Some Firefox users, cranky over the browser's user interface (UI) overhaul, have scrambled to find ways to make the latest version look more like older editions.
Two weeks ago, Mozilla launched Firefox 29, the first production-grade version that sported the new "Australis" UI. The visual redesign, the most dramatic for Firefox since March 2011, was Mozilla's attempt to both streamline the browser's look-and-feel and standardize it across all platforms, ranging from the desktop to mobile.
Many of Australis' visual changes were subtle, with more rounded tabs, inactive tabs that faded deeper into the background and a revamped customization panel. Australis also dumped the orange-colored Firefox menu in Windows, an element that first popped up in Firefox 4.

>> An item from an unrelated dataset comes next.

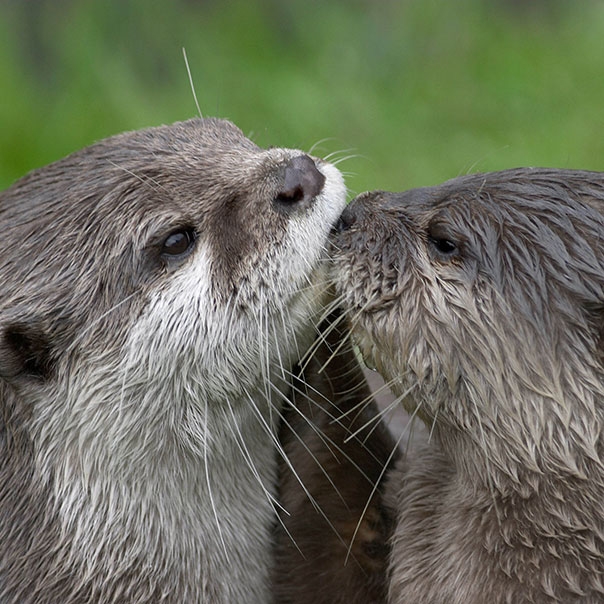 Where is `chest`? chest is located at coordinates (236, 593), (421, 595).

Some balked at the changes.
"After updating to [Firefox] 29.0.1 I could barely use Firefox," complained a user identified as pdrummond on May 9, writing on MozillaZine, a third-party discussion board. "It's taken me an hour to get the UI back to a usable state and I'm more than a little annoyed."
"This is useless, please do not copy the Google Chrome," said imdawe yesterday, also on MozillaZine. "WE DO NOT WANT GOOGLE CHROME UI. If we want that then we would use Google Chrome."
The this-looks-a-lot-like-Chrome complaint against Firefox's Australis has been widespread, and pre-dated its appearance in Firefox 29.
Others cited more specific gripes, all tied to changes in Firefox's UI and a desire to restore older visual and navigational elements, like the page-reload button, the tab bar's position — now above the address and search fields, not below them as before — and the from-one-side-to-the-other relocation of the Firefox menu.
Some were quite explicit in their criticism. "Please add function to restore UI prior to 29.0 ... new UI is horse****," said bokstav on MozillaZine May 9. A few compared Mozilla's redesign, which they felt was forced on them, to Microsoft's radical renovation of Windows with 2012's Windows 8. Those were not compliments.
Many commenters on MozillaZine, as well as on Mozilla's official support discussion forum, suggested installing Classic Theme Restorer, a Firefox add-on that spins back the clock by reverting many of the Australis changes.
Others recommended grabbing SeaMonkey, an open-source, volunteer-created suite of programs, including a browser; or Pale Moon, a Firefox-based browser for Windows and Linux. Both look much more like earlier versions of Firefox.
Some users weren't hearing any of that, and said they are moving on. "Control Panel, Uninstall, gone," said Ray-in-Kingwood of yanking Firefox from Windows. "Used Firefox for many years and loved it. The new update was a total cluster****. So ... I am on Chrome now. At least it works."